Most dancers will fall into this category. Performers seems ready to take the stage when they arrive at the theatre. They are excited to be there, and seem to know what to expect. In many cases these are the kids that have done our shows more than once. In our shows the kids come out one at a time at the beginning for their moment in the spot light. (HINT: Makes for a great picture) The performers will come out with big smiles on their faces, and a confident stride. They will give a big wave to the crowd, and take their place in their lines. The performers will follow along with the teacher on stage and do most, if not all, the movement.
Within the performer group there are always a few dancers that won’t be shy AT ALL. They will yell hello to their parents from the stage, come up with their own dance while everyone else follows along with the teacher, and generally try to steal the show. (which we love). The funny part is, we can’t predict which kids will be THAT comfortable on stage. Sometimes the kids in class that are always active, always at the front of the line, always participating, will get on stage, and freeze. It also happens that kids in class that are shy and quiet, will get on stage with huge smiles on their faces, push to be in the front row, and dance their booties off! You just never know what to expect.
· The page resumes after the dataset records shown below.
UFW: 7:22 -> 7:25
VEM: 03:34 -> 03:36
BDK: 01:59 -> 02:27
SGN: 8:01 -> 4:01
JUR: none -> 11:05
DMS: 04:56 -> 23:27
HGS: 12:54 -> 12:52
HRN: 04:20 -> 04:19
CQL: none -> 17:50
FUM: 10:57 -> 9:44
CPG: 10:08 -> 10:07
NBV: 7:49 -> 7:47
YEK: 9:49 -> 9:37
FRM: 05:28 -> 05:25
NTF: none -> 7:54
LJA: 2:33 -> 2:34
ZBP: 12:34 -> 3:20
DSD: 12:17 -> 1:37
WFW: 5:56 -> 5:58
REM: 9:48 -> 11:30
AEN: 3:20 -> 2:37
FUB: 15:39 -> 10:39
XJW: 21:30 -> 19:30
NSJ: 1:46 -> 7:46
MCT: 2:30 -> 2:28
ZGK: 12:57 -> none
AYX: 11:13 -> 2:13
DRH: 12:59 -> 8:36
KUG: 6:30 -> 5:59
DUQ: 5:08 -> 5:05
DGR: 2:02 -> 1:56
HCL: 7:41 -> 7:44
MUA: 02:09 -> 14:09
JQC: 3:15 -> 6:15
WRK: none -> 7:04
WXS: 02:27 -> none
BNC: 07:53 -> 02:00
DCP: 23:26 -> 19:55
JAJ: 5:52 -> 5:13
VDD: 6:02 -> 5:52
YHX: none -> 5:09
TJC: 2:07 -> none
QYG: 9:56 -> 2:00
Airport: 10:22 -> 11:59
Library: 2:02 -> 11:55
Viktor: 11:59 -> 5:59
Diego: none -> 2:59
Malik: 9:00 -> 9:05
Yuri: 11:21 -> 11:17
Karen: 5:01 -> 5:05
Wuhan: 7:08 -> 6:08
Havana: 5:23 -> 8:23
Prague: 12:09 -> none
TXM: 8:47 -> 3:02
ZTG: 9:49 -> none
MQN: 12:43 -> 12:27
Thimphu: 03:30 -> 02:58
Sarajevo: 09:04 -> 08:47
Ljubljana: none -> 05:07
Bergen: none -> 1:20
Sometimes a child will get on stage, take their spot, and just watch. Give them some popcorn, and they’re set! It’s not uncommon especially for first time performers to do this. Some will sit and stare at everyone else dancing for one or two songs before joining in with the group. Others decide they will just watch the entire thing. If this happens to your dancer, know that it is okay! At this age, just getting on stage is half the battle! The fact that they didn’t run off stage crying is a win, and something you can build on towards their next performance. They are in a new setting, with lots of new faces, lights and sounds. It’s a lot to take in for a three year old. It takes guts to be on stage in front of a crowd, remind them how proud you are that they got out there!
THE ANXIOUS DANCER
As we stated above, being on stage in front of a crowd takes guts! For a preschooler, being on stage for the first time can be overwhelming. Your dancer may have last second butterflies, and refuse to get on stage with the rest of the group. Your dancer may get on stage, and start crying. It does happen, but it is more rare than you might imagine. In these cases our staff will try to comfort the dancer, get them on stage, and maybe just hold their hand throughout the performance. When needed we invite moms or dads into the wings to help comfort their child as well. We know that this is what give you as parents anxiety. Remember that many of our staff are also parents with young kids, some of whom dance with us. We will do our best to make sure your dancer is comfortable either on stage or if needed, in the wings. If it comforts some of you to know, we only see average of 2-3 kids cry out of the 160+ that take the stage on show days. Again, if it does happen to you, just be supportive, and let them know how proud you are that they tried to get on stage. They can always try again!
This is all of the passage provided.